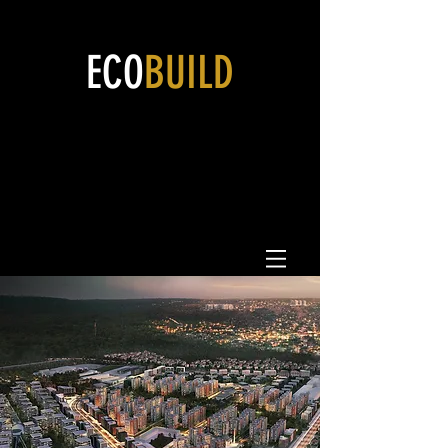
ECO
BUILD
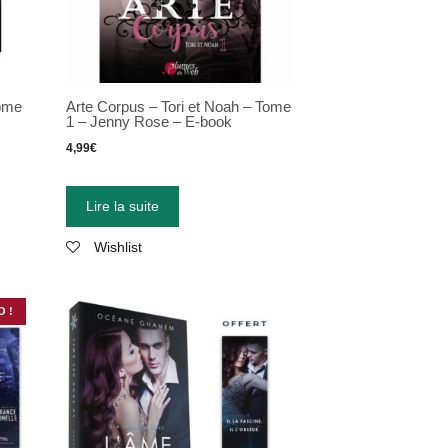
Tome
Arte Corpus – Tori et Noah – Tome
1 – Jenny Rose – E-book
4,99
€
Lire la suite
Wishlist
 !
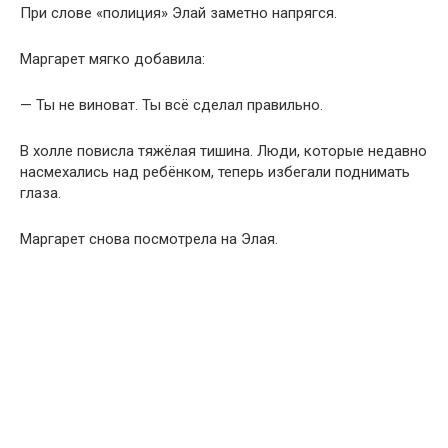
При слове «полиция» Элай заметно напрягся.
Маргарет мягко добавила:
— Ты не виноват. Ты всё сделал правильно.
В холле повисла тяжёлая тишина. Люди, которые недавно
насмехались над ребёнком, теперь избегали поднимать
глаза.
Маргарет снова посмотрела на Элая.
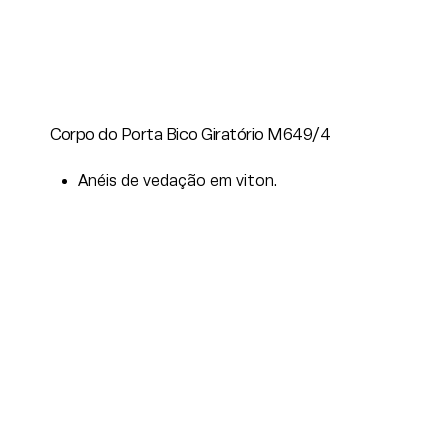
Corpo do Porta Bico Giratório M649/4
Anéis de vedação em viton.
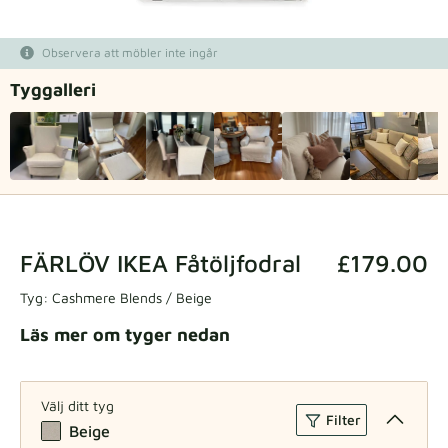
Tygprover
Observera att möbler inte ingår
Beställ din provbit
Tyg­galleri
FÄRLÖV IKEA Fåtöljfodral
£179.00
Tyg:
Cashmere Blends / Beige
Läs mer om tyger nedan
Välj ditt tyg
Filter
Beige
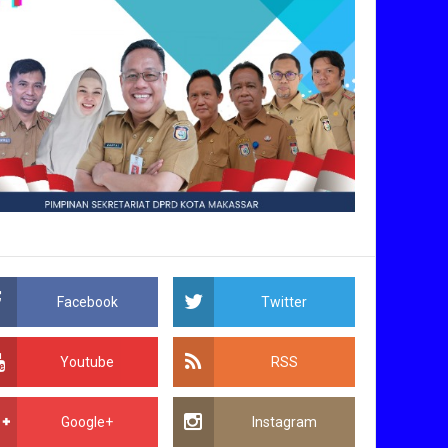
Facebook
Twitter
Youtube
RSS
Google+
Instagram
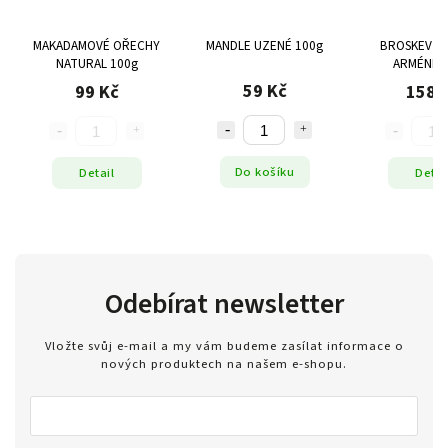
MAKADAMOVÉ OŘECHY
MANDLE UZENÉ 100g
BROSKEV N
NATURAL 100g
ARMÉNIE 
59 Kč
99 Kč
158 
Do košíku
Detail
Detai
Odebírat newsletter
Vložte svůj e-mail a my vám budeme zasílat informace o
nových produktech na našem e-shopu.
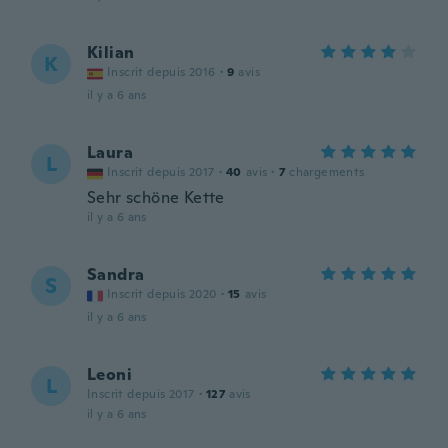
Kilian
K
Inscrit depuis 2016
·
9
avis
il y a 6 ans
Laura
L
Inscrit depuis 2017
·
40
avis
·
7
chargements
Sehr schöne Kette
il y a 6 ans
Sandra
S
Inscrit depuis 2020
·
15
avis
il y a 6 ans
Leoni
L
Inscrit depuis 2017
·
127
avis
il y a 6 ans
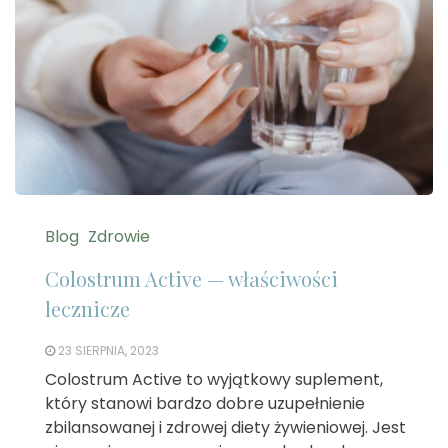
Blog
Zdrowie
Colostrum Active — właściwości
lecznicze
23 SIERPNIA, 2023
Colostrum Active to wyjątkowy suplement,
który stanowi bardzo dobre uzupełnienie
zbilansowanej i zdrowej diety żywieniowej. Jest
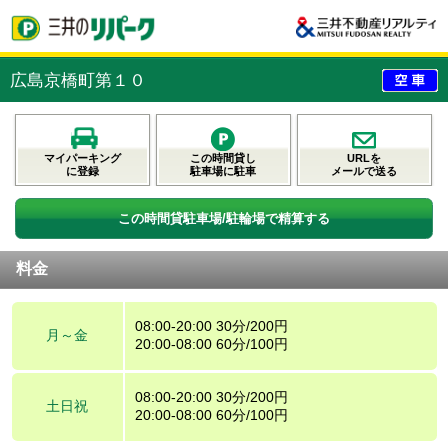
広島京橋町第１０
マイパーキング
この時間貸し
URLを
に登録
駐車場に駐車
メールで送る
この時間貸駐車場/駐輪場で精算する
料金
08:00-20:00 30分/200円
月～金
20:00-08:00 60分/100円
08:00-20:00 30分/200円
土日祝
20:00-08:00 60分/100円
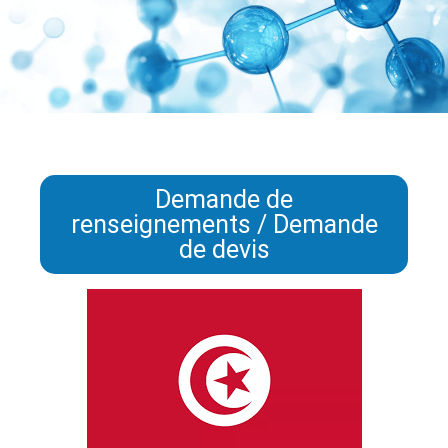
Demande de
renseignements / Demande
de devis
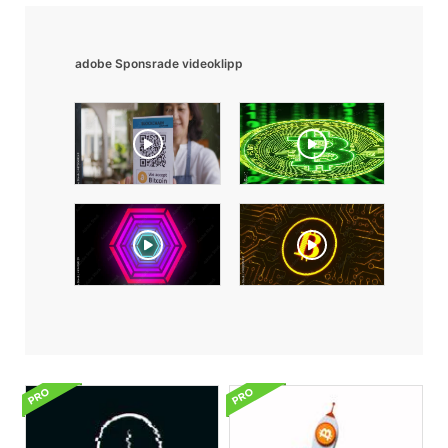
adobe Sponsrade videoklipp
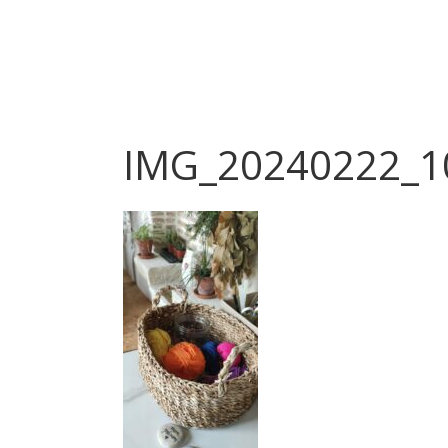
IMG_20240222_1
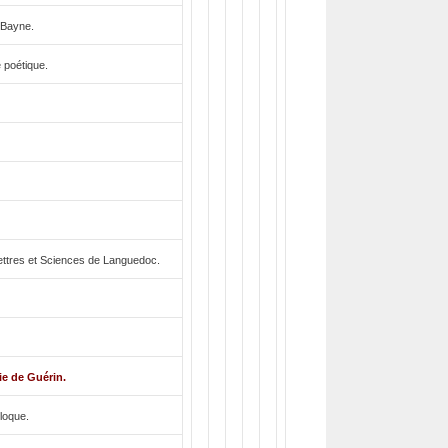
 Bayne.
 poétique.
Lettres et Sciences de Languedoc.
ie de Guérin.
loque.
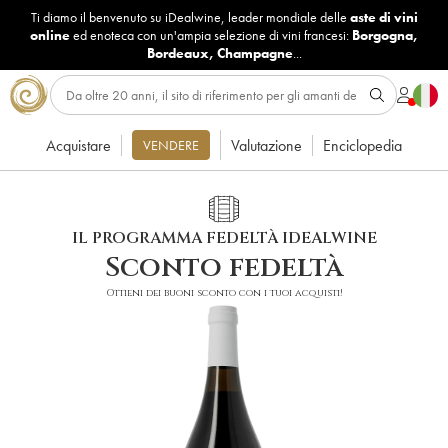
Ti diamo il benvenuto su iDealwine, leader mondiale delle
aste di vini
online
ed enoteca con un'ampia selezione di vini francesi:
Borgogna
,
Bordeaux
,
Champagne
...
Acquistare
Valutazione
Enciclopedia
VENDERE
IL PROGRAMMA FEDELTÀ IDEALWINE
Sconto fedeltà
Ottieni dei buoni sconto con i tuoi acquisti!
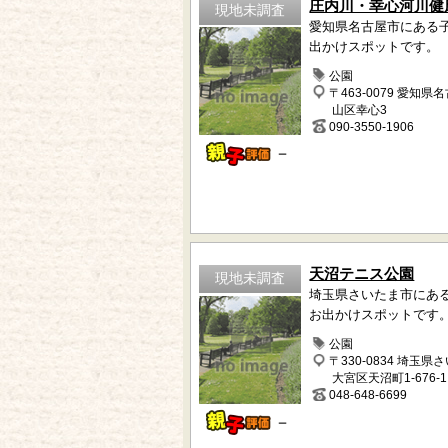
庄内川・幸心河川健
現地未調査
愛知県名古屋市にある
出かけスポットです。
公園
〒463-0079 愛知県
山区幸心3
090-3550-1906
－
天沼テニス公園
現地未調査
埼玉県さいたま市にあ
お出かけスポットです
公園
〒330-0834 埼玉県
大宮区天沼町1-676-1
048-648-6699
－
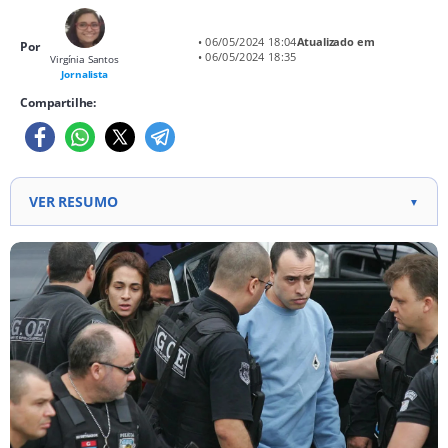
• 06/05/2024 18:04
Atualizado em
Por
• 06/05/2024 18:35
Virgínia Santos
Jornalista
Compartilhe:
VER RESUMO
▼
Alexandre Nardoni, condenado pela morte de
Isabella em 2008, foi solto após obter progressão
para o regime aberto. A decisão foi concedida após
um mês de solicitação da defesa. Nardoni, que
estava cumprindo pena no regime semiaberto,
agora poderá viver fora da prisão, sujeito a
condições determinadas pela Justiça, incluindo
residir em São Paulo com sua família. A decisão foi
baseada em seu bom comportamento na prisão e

☆ ☆ ☆ ☆

Transcribe the listing above exactly, leaving every picture out.

> REPLY:
ECO
BUILD
Tome
Arte Corpus – Tori et Noah – Tome
1 – Jenny Rose – E-book
4,99
€
Lire la suite
Wishlist
 !
При слове «полиция» Элай заметно напрягся.
Маргарет мягко добавила:
— Ты не виноват. Ты всё сделал правильно.
В холле повисла тяжёлая тишина. Люди, которые недавно
насмехались над ребёнком, теперь избегали поднимать
глаза.
Маргарет снова посмотрела на Элая.
Corpo do Porta Bico Giratório M649/4
Anéis de vedação em viton.
Tygprover
Observera att möbler inte ingår
Beställ din provbit
Tyg­galleri
FÄRLÖV IKEA Fåtöljfodral
£179.00
Tyg:
Cashmere Blends / Beige
Läs mer om tyger nedan
Välj ditt tyg
Filter
Beige
Facebook
Twitter
Youtube
RSS
Google+
Instagram
MAKADAMOVÉ OŘECHY
MANDLE UZENÉ 100g
BROSKEV N
NATURAL 100g
ARMÉNIE 
59 Kč
99 Kč
158 
Do košíku
Detail
Detai
Odebírat newsletter
Vložte svůj e-mail a my vám budeme zasílat informace o
nových produktech na našem e-shopu.
Kilian
K
Inscrit depuis 2016
·
9
avis
il y a 6 ans
Laura
L
Inscrit depuis 2017
·
40
avis
·
7
chargements
Sehr schöne Kette
il y a 6 ans
Sandra
S
Inscrit depuis 2020
·
15
avis
il y a 6 ans
Leoni
L
Inscrit depuis 2017
·
127
avis
il y a 6 ans
Blog
Zdrowie
Colostrum Active — właściwości
lecznicze
23 SIERPNIA, 2023
Colostrum Active to wyjątkowy suplement,
który stanowi bardzo dobre uzupełnienie
zbilansowanej i zdrowej diety żywieniowej. Jest
広島京橋町第１０
マイパーキング
この時間貸し
URLを
に登録
駐車場に駐車
メールで送る
この時間貸駐車場/駐輪場で精算する
料金
08:00-20:00 30分/200円
月～金
20:00-08:00 60分/100円
08:00-20:00 30分/200円
土日祝
20:00-08:00 60分/100円
Demande de
renseignements / Demande
de devis
adobe Sponsrade videoklipp
IMG_20240222_1
 Bayne.
 poétique.
Lettres et Sciences de Languedoc.
ie de Guérin.
loque.
Ti diamo il benvenuto su iDealwine, leader mondiale delle
aste di vini
online
ed enoteca con un'ampia selezione di vini francesi:
Borgogna
,
Bordeaux
,
Champagne
...
Acquistare
Valutazione
Enciclopedia
VENDERE
IL PROGRAMMA FEDELTÀ IDEALWINE
Sconto fedeltà
Ottieni dei buoni sconto con i tuoi acquisti!
庄内川・幸心河川健
現地未調査
愛知県名古屋市にある
出かけスポットです。
公園
〒463-0079 愛知県
山区幸心3
090-3550-1906
－
天沼テニス公園
現地未調査
埼玉県さいたま市にあ
お出かけスポットです
公園
〒330-0834 埼玉県
大宮区天沼町1-676-1
048-648-6699
－
• 06/05/2024 18:04
Atualizado em
Por
• 06/05/2024 18:35
Virgínia Santos
Jornalista
Compartilhe:
VER RESUMO
▼
Alexandre Nardoni, condenado pela morte de
Isabella em 2008, foi solto após obter progressão
para o regime aberto. A decisão foi concedida após
um mês de solicitação da defesa. Nardoni, que
estava cumprindo pena no regime semiaberto,
agora poderá viver fora da prisão, sujeito a
condições determinadas pela Justiça, incluindo
residir em São Paulo com sua família. A decisão foi
baseada em seu bom comportamento na prisão e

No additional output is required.